Медленно пуская к потолку колечки сигаретного дыма, он продолжал говорить. И Тамаре сделалось страшно, поняла: говорит о сокровенном, а главное, как по писаному… Значит, давно это выстрадал, обдумал, принял…

— Ты знаешь, конечно, в годы гражданской войны и вскоре после нее, когда миллионам горячих голов казалось, что остался один лишь шаг до мировой революции, многие грозились отправить деньги в небытие. Но вот за нашими плечами больше шести десятилетий после тех огненных лет, а деньги не только не сгинули в тумане истории, но, сумею уверить тебя, обретают новую силу. Нет, конечно, в нашей действительности даже самые большие деньги не дают права положить себе в карман завод, рудник или строительную фирму вроде моей. Но и прошло безвозвратно время бессмертного подпольного миллионера Корейки в холщовых портках, который страшился свою любимую пригласить в ресторан. Нынешние Корейки покупают на имя двоюродного дяди своей троюродной сестры палаццо на берегу Черного или вот этого благословенного Балтийского моря, осыпают избранниц драгоценностями, ставят у своего подъезда на круглосуточное дежурство такси, а то и держат в собственном гараже «Мерседес» или «Шевроле». Заказывают в ресторанах заморские яства… — Он замолк, принимая из рук подобострастно улыбавшегося официанта блюдо, на котором на диковинных листьях лежали никогда не виданные Тамарой устрицы.

— И что же, так до бесконечности? — убито сказала Тамара, отстраняя от себя блюдо с устрицами.

— Как повезет… — ответил Чумаков. — Пока какой-нибудь бдительный инспектор ОБХСС не заинтересуется размерами и источниками доходов этих современных Кореек. А пока не заинтересуются, этим Корейкам, теперь их называют денежными или даже деловыми людьми, им, в общем-то, принадлежит жизнь: номера-люкс в лучших отелях, каюты-люкс в океанских лайнерах, любовь самых красивых женщин…

Тамара с трудом преодолевала мучительное желание встать и уйти: так страшен был ей сейчас обнажившийся вдруг Чумаков, и впервые кольнула стыдная мысль: а не купил ли он ее любовь, пусть не ценою палаццо в Сочи, а всего лишь дачей в Сибири и этими драгоценностями, которых она до сих пор стеснялась и надевала лишь по его настоянию.

Но она тут же заспорила с собой: разве Федор Иннокентьевич покупал ее чувство? Она сама, ослепленная влюбленностью, очертя голову, не зная даже, кто он, кинулась ему на шею. И все-таки Тамара сказала обиженно:

— Что же, Федор Иннокентьевич, по-вашему, всюду одни эти пресловутые Корейки? Вы-то ведь не Корейко?

— Да, не Корейко, — твердо и вместе с тем с сожалением сказал Чумаков. — Я только хочу открыть тебе глаза на то, что в нашей жизни всюду, в этом зале тоже, — он обвел руками переполненный ресторанный зал, — существуют две категории людей: деловые люди, о которых я тебе говорил, и люди, которые в душе молятся деньгам, страстно жаждут обладать ими, но по лености, тупости, трусости не умеют их делать. Смертно завидуют деловым людям, но всюду громко проклинают их и клянутся в своем бескорыстии. Эти никчемные неудачники изловчаются жить на умеренную зарплату, обуздывают свои потребности, но каждую ночь перед засыпанием страстно вожделеют: угадать шесть номеров в очередном тираже «Спортлото», а наутро, наспех выпив стакан кефира, снова заводят гимны бескорыстию… Я не верую в непорочную честность. Деньги решают все…
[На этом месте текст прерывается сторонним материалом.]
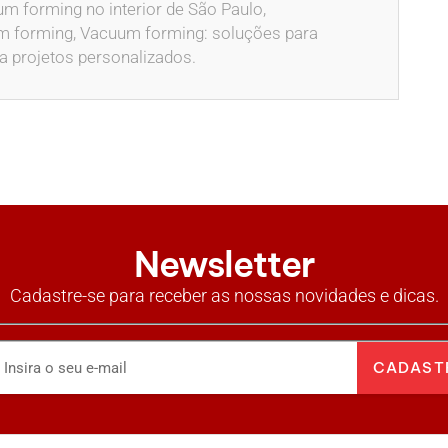
m forming no interior de São Paulo,
m forming, Vacuum forming: soluções para
a projetos personalizados.
Newsletter
Cadastre-se para receber as nossas novidades e dicas.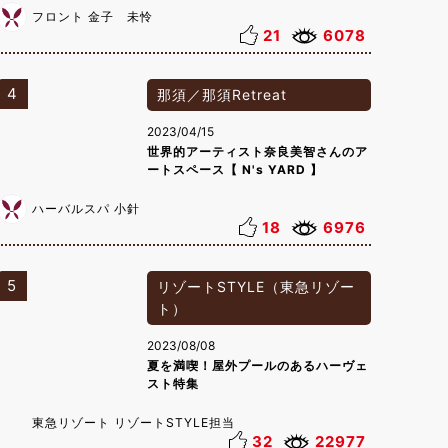
フロント 金子 未怜
21
6078
4
那須／那須Retreat
2023/04/15
世界的アーティスト奈良美智さんのア
ートスペース【 N's YARD 】
ハーバルスパ 小針
18
6976
5
リゾートSTYLE（東急リゾー
ト）
2023/08/08
夏を満喫！屋外プールのあるハーヴェ
スト特集
東急リゾート リゾートSTYLE担当
32
22977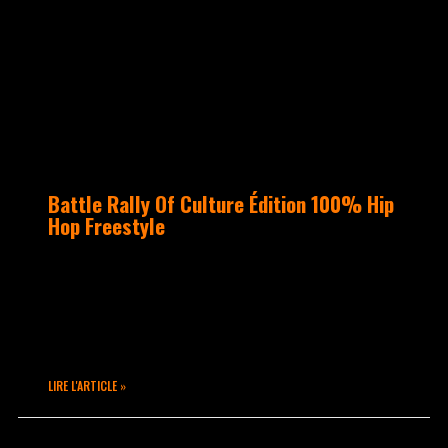
Battle Rally Of Culture Édition 100% Hip
Hop Freestyle
Tous rassemblés autour du battle Rally
Of Culture Hip Hop 2vs2 avec des
danseurs venus de Paris, de Lyon et
d’autres villes, et de Suisse aussi !
LIRE L'ARTICLE »
novembre 22, 2022
Un commentaire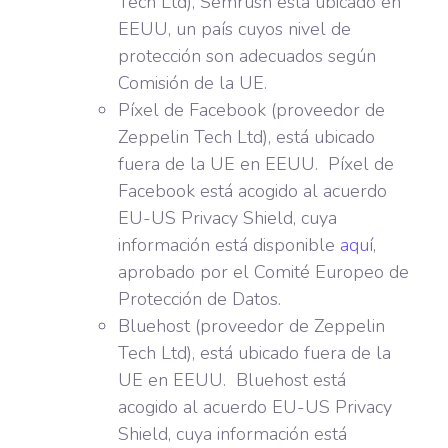
Tech Ltd), Semrush está ubicado en
EEUU, un país cuyos nivel de
protección son adecuados según
Comisión de la UE.
Píxel de Facebook (proveedor de
Zeppelin Tech Ltd), está ubicado
fuera de la UE en EEUU. Píxel de
Facebook está acogido al acuerdo
EU-US Privacy Shield, cuya
información está disponible
aquí
,
aprobado por el Comité Europeo de
Protección de Datos.
Bluehost (proveedor de Zeppelin
Tech Ltd), está ubicado fuera de la
UE en EEUU. Bluehost está
acogido al acuerdo EU-US Privacy
Shield, cuya información está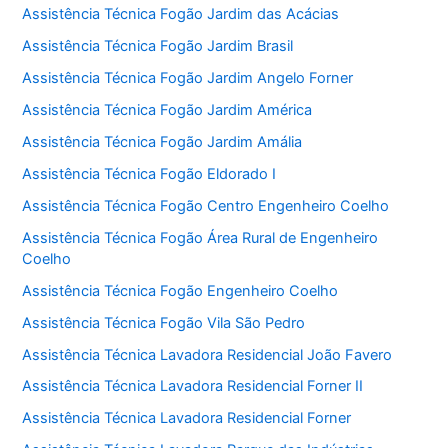
Assistência Técnica Fogão Jardim das Acácias
Assistência Técnica Fogão Jardim Brasil
Assistência Técnica Fogão Jardim Angelo Forner
Assistência Técnica Fogão Jardim América
Assistência Técnica Fogão Jardim Amália
Assistência Técnica Fogão Eldorado I
Assistência Técnica Fogão Centro Engenheiro Coelho
Assistência Técnica Fogão Área Rural de Engenheiro
Coelho
Assistência Técnica Fogão Engenheiro Coelho
Assistência Técnica Fogão Vila São Pedro
Assistência Técnica Lavadora Residencial João Favero
Assistência Técnica Lavadora Residencial Forner II
Assistência Técnica Lavadora Residencial Forner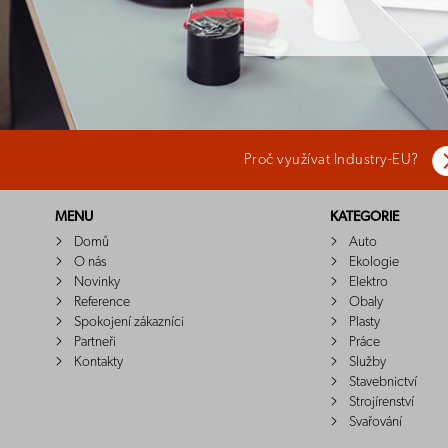
Proč využívat Industry-EU?
MENU
KATEGORIE
Domů
Auto
O nás
Ekologie
Novinky
Elektro
Reference
Obaly
Spokojení zákazníci
Plasty
Partneři
Práce
Kontakty
Služby
Stavebnictví
Strojírenství
Svařování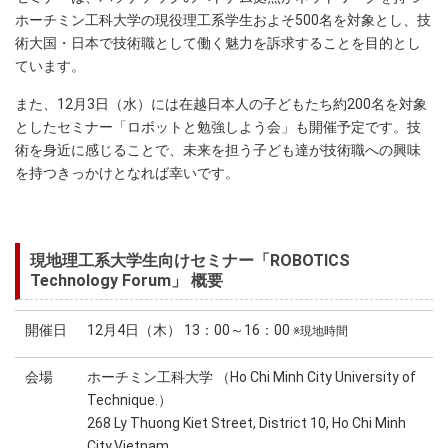
ホーチミン工科大学の現役理工系学生およそ500名を対象とし、技
術大国・日本で技術職として働く魅力を訴求することを目的とし
ています。
また、12月3日（水）には在越日本人の子どもたち約200名を対象
としたセミナー「ロボットと勉強しよう会」も開催予定です。技
術を身近に感じることで、未来を担う子ども達が技術職への興味
を持つきっかけとなれば幸いです。
現地理工系大学生向けセミナー「ROBOTICS
Technology Forum」 概要
開催日
12月4日（木） 13：00～16：00
※現地時間
会場
ホーチミン工科大学 （Ho Chi Minh City University of
Technique.）
268 Ly Thuong Kiet Street, District 10, Ho Chi Minh
City,Vietnam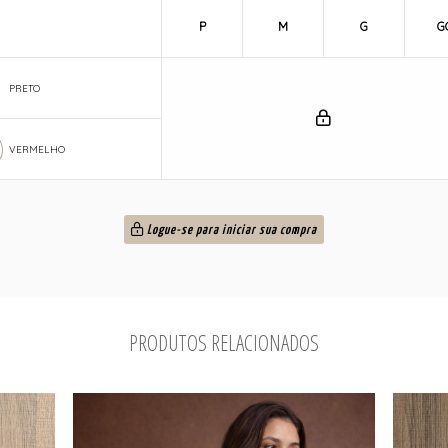
P
M
G
G
PRETO
VERMELHO
Logue-se para iniciar sua compra
PRODUTOS RELACIONADOS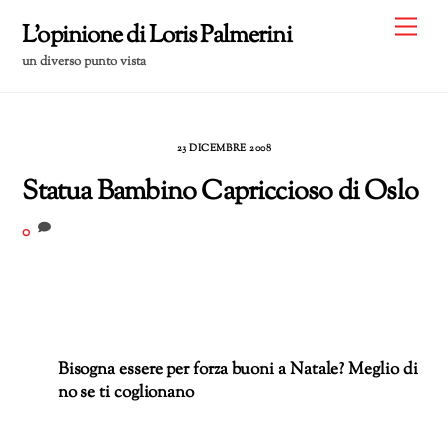
Skip
Me
L'opinione di Loris Palmerini
to
un diverso punto vista
content
23 DICEMBRE 2008
Statua Bambino Capriccioso di Oslo
0
Bisogna essere per forza buoni a Natale? Meglio di
no se ti coglionano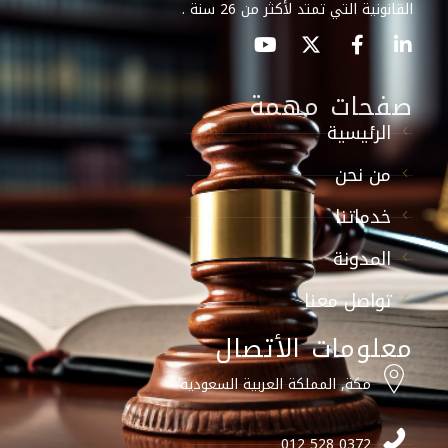
القانونية التي تمتد لأكثر من 26 سنة .
صفحات مهمة
الرئيسية
من نحن
خدماتنا
المدونة
تواصل معنا
معلومات الأتصال
مكة, المملكة العربية السعودية
0372 528 012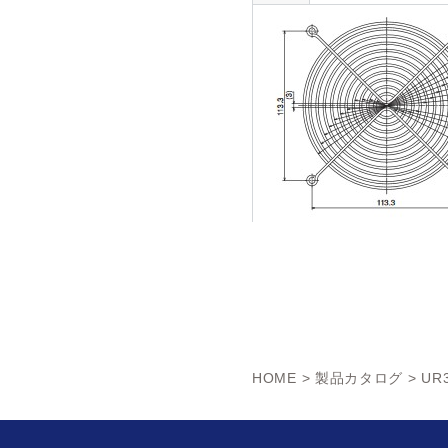
HOME
>
製品カタログ
> UR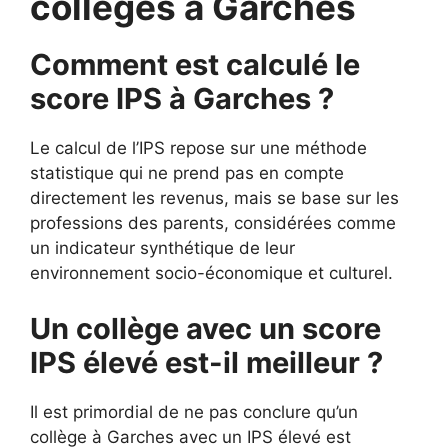
collèges à Garches
Comment est calculé le
score IPS à Garches ?
Le calcul de l’IPS repose sur une méthode
statistique qui ne prend pas en compte
directement les revenus, mais se base sur les
professions des parents, considérées comme
un indicateur synthétique de leur
environnement socio-économique et culturel.
Un collège avec un score
IPS élevé est-il meilleur ?
Il est primordial de ne pas conclure qu’un
collège à Garches avec un IPS élevé est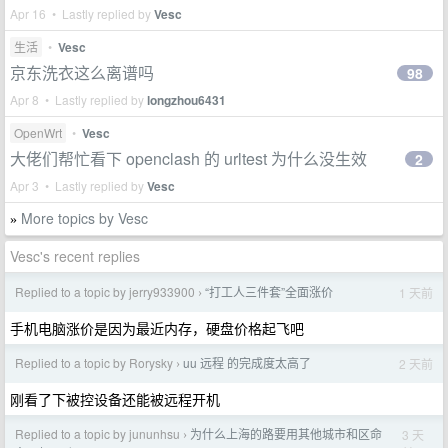
Apr 16 • Lastly replied by
Vesc
生活
•
Vesc
京东洗衣这么离谱吗
98
Apr 8 • Lastly replied by
longzhou6431
OpenWrt
•
Vesc
大佬们帮忙看下 openclash 的 urltest 为什么没生效
2
Apr 3 • Lastly replied by
Vesc
More topics by Vesc
»
Vesc's recent replies
Replied to a topic by jerry933900
“打工人三件套”全面涨价
1 天前
›
手机电脑涨价是因为最近内存，硬盘价格起飞吧
Replied to a topic by Rorysky
uu 远程 的完成度太高了
2 天前
›
刚看了下被控设备还能被远程开机
Replied to a topic by jununhsu
为什么上海的路要用其他城市和区命
3 天
›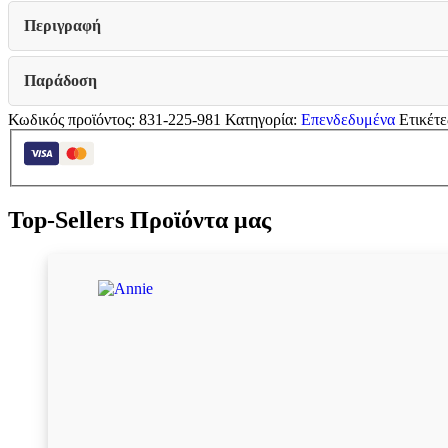
Amsterdam
ΜΠΕΖ
Περιγραφή
ΧΡΩΜΑ
ΥΦΑΣΜΑΤΟΣ
160x208x124εκ
Παράδοση
(160x200)
ποσότητα
Κωδικός προϊόντος:
831-225-981
Κατηγορία:
Επενδεδυμένα
Ετικέτε
Top-Sellers Προϊόντα μας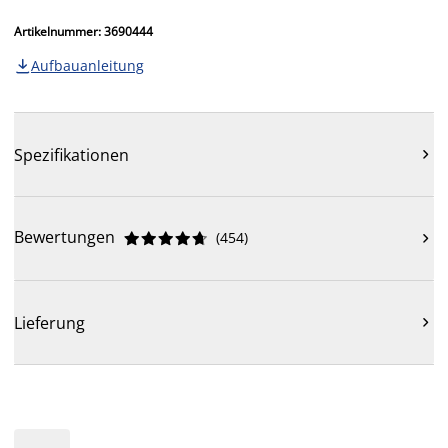
Artikelnummer: 3690444
Aufbauanleitung

Spezifikationen

Bewertungen
(
454
)











Lieferung
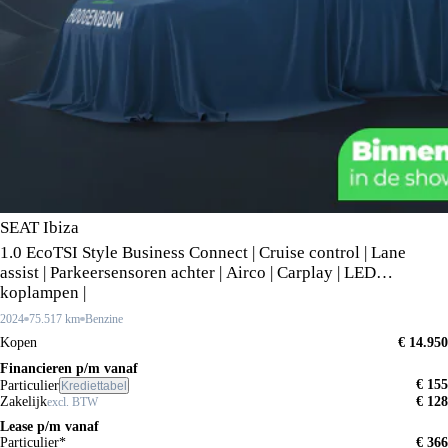
SEAT Ibiza
1.0 EcoTSI Style Business Connect | Cruise control | Lane
assist | Parkeersensoren achter | Airco | Carplay | LED
koplampen |
2024
75.517 km
Benzine
Kopen
€ 14.950
Financieren p/m vanaf
€ 155
Particulier
Krediettabel
Zakelijk
€ 128
excl. BTW
Lease p/m vanaf
Particulier*
€ 366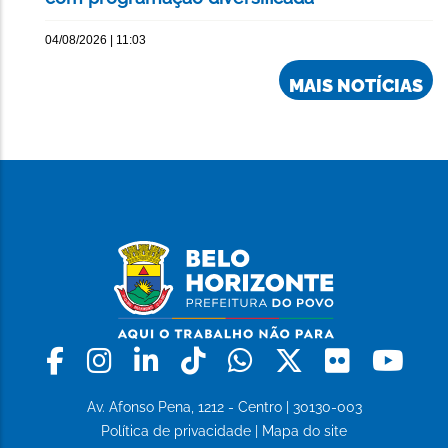
04/08/2026 | 11:03
MAIS NOTÍCIAS
Facebook
Instagram
Linkedin
Tiktok
Whatsapp
X
Flickr
Yo
Av. Afonso Pena, 1212 - Centro | 30130-003
Política de privacidade
|
Mapa do site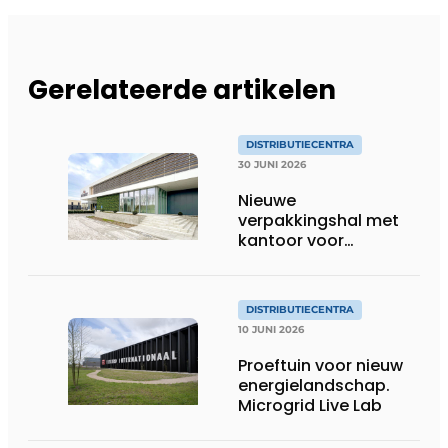
Gerelateerde artikelen
DISTRIBUTIECENTRA
30 JUNI 2026
Nieuwe
verpakkingshal met
kantoor voor
Noordhuys Tomatoes
DISTRIBUTIECENTRA
10 JUNI 2026
Proeftuin voor nieuw
energielandschap.
Microgrid Live Lab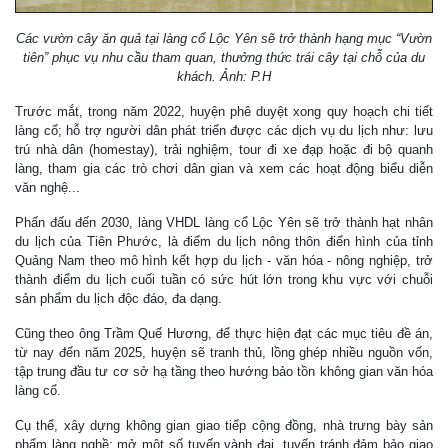
Các vườn cây ăn quả tại làng cổ Lộc Yên sẽ trở thành hạng mục “Vườn
tiên” phục vụ nhu cầu tham quan, thưởng thức trái cây tại chỗ của du
khách. Ảnh: P.H
Trước mắt, trong năm 2022, huyện phê duyệt xong quy hoạch chi tiết
làng cổ; hỗ trợ người dân phát triển được các dịch vụ du lịch như: lưu
trú nhà dân (homestay), trải nghiệm, tour đi xe đạp hoặc đi bộ quanh
làng, tham gia các trò chơi dân gian và xem các hoạt động biểu diễn
văn nghệ...
Phấn đấu đến 2030, làng VHDL làng cổ Lộc Yên sẽ trở thành hạt nhân
du lịch của Tiên Phước, là điểm du lịch nông thôn điển hình của tỉnh
Quảng Nam theo mô hình kết hợp du lịch - văn hóa - nông nghiệp, trở
thành điểm du lịch cuối tuần có sức hút lớn trong khu vực với chuỗi
sản phẩm du lịch độc đáo, đa dạng.
Cũng theo ông Trầm Quế Hương, để thực hiện đạt các mục tiêu đề án,
từ nay đến năm 2025, huyện sẽ tranh thủ, lồng ghép nhiều nguồn vốn,
tập trung đầu tư cơ sở hạ tầng theo hướng bảo tồn không gian văn hóa
làng cổ.
Cụ thể, xây dựng không gian giao tiếp cộng đồng, nhà trưng bày sản
phẩm làng nghề; mở một số tuyến vành đai, tuyến tránh đảm bảo giao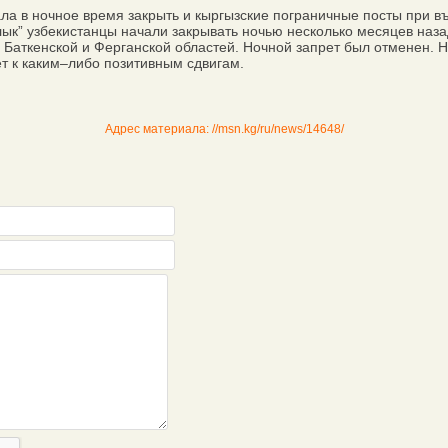
 в ночное время закрыть и кыргызские пограничные посты при въе
ык” узбекистанцы начали закрывать ночью несколько месяцев наз
Баткенской и Ферганской областей. Ночной запрет был отменен. Но
ет к каким–либо позитивным сдвигам.
Адрес материала: //msn.kg/ru/news/14648/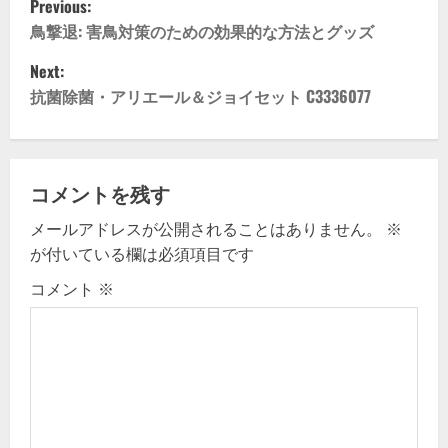
Previous:
o
鳥撃退: 害鳥対策のための効果的な方法とグッズ
Next:
s
抗菌除菌・アリエール＆ジョイセット C3336077
t
n
コメントを残す
a
メールアドレスが公開されることはありません。
※
v
が付いている欄は必須項目です
i
コメント
※
g
a
t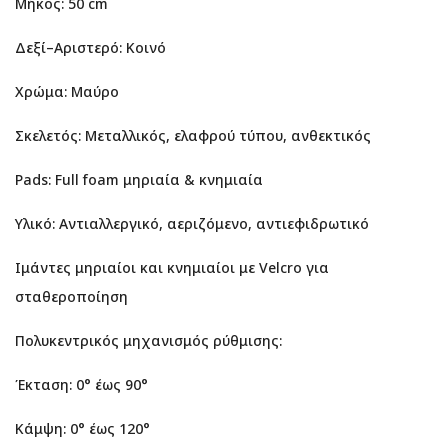
Μήκος: 50 cm
Δεξί–Αριστερό: Κοινό
Χρώμα: Μαύρο
Σκελετός: Μεταλλικός, ελαφρού τύπου, ανθεκτικός
Pads: Full foam μηριαία & κνημιαία
Υλικό: Αντιαλλεργικό, αεριζόμενο, αντιεφιδρωτικό
Ιμάντες μηριαίοι και κνημιαίοι με Velcro για
σταθεροποίηση
Πολυκεντρικός μηχανισμός ρύθμισης:
Έκταση: 0° έως 90°
Κάμψη: 0° έως 120°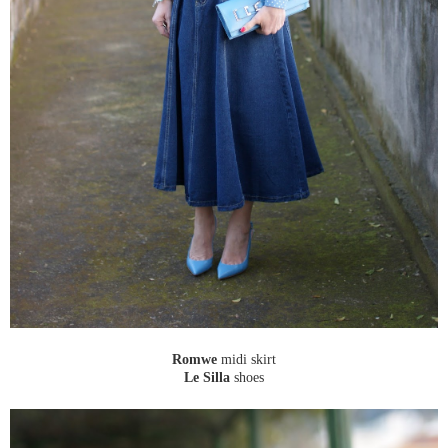
Romwe
midi skirt
Le Silla
shoes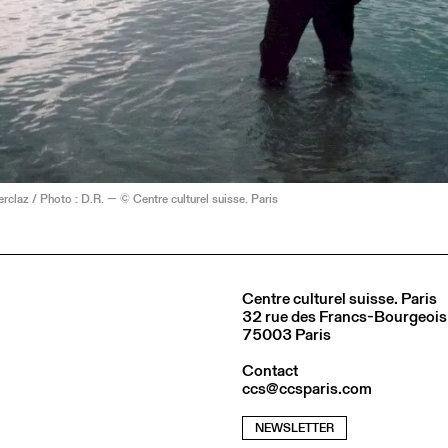
rclaz / Photo : D.R. — © Centre culturel suisse. Paris
Centre culturel suisse. Paris
32 rue des Francs-Bourgeois
75003 Paris
Contact
ccs@ccsparis.com
NEWSLETTER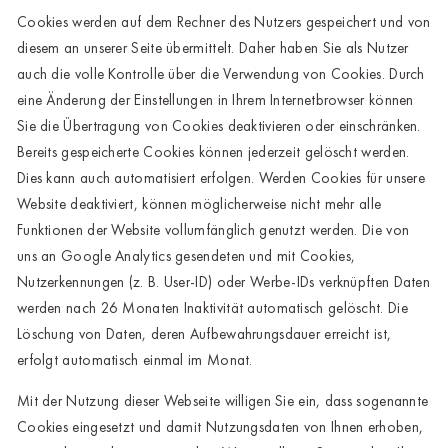
Cookies werden auf dem Rechner des Nutzers gespeichert und von
diesem an unserer Seite übermittelt. Daher haben Sie als Nutzer
auch die volle Kontrolle über die Verwendung von Cookies. Durch
eine Änderung der Einstellungen in Ihrem Internetbrowser können
Sie die Übertragung von Cookies deaktivieren oder einschränken.
Bereits gespeicherte Cookies können jederzeit gelöscht werden.
Dies kann auch automatisiert erfolgen. Werden Cookies für unsere
Website deaktiviert, können möglicherweise nicht mehr alle
Funktionen der Website vollumfänglich genutzt werden. Die von
uns an Google Analytics gesendeten und mit Cookies,
Nutzerkennungen (z. B. User-ID) oder Werbe-IDs verknüpften Daten
werden nach 26 Monaten Inaktivität automatisch gelöscht. Die
Löschung von Daten, deren Aufbewahrungsdauer erreicht ist,
erfolgt automatisch einmal im Monat.
Mit der Nutzung dieser Webseite willigen Sie ein, dass sogenannte
Cookies eingesetzt und damit Nutzungsdaten von Ihnen erhoben,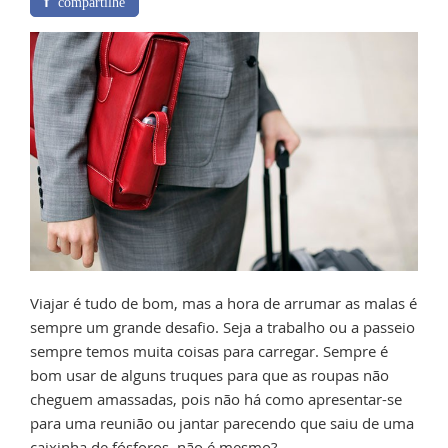
f
compartilhe
Viajar é tudo de bom, mas a hora de arrumar as malas é
sempre um grande desafio. Seja a trabalho ou a passeio
sempre temos muita coisas para carregar. Sempre é
bom usar de alguns truques para que as roupas não
cheguem amassadas, pois não há como apresentar-se
para uma reunião ou jantar parecendo que saiu de uma
caixinha de fósforos, não é mesmo?.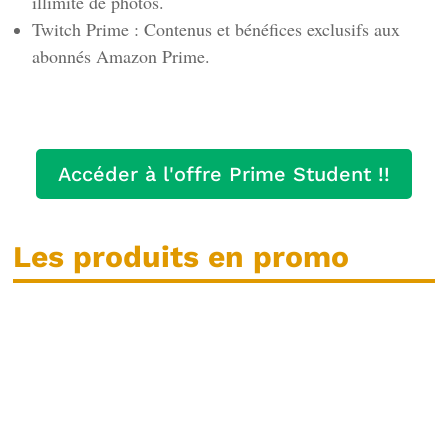
illimité de photos.
Twitch Prime : Contenus et bénéfices exclusifs aux
abonnés Amazon Prime.
Accéder à l'offre Prime Student !!
Les produits en promo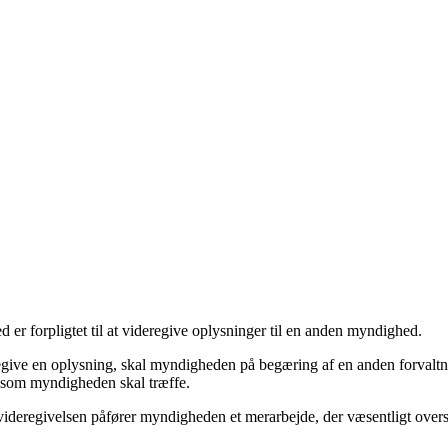
 er forpligtet til at videregive oplysninger til en anden myndighed
.
eregive en oplysning, skal myndigheden på begæring af en anden forval
 som myndigheden skal træffe.
videregivelsen påfører myndigheden et merarbejde, der væsentligt overs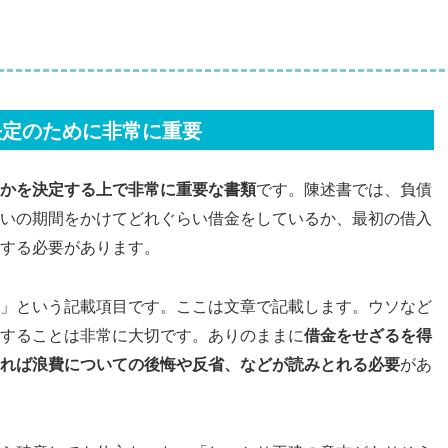
決定のために非常に重要
かを決定する上で非常に重要な書類
です。陳述書では、負債
いの期間をかけてどれぐらい借金をしているか、最初の借入
する必要があります。
」という記載項目です。ここは文章で記載します。ウソなど
することは非常に大切です。ありのままに
借金をせざるを得
れば浪費についての後悔や反省、などが読みとれる必要
があ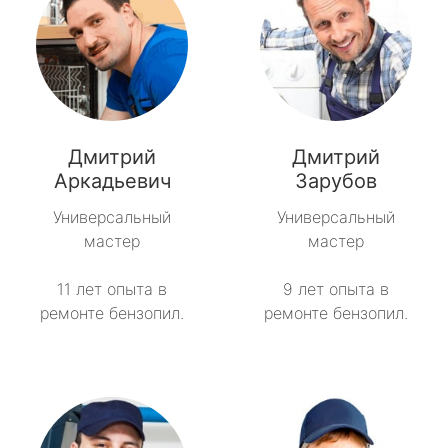
Дмитрий
Дмитрий
Аркадьевич
Зарубов
Универсальный
Универсальный
мастер
мастер
11 лет опыта в
9 лет опыта в
ремонте бензопил.
ремонте бензопил.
Заметив протестующее движение Тамары, он накрыл своею рукой ее лежавшую на столе руку и сказал:

— Я часто вспоминаю Алексея из «Оптимистической трагедии». Помнишь, он делится с Комиссаром опасениями в том смысле, чтобы не поскользнуться нам на понятии «мое». Ну, что-то вроде — моя баба, моя гармонь, моя вобла… К сожалению, поскользнулись. И долго еще, наверное, будем скользить. Пока не научимся быть не деловыми людьми, а людьми дела, действительно рачительными хозяевами… — с печальной усмешкой закончил он.

Ночь после этого ужина у Тамары была бессонной. Сон на короткие минуты навещал ее, и тогда, как пушкинская Татьяна своего Онегина, видела Тамара перед собой Чумакова, но у него не было привычного лица. На его плечах была голова неведомого доисторического зверя. Зверь шарил в пустоте длинными когтистыми лапами и рычал: «Мое». Тамара вздрагивала и просыпалась. А наутро ее ожидало новое тяжелое испытание.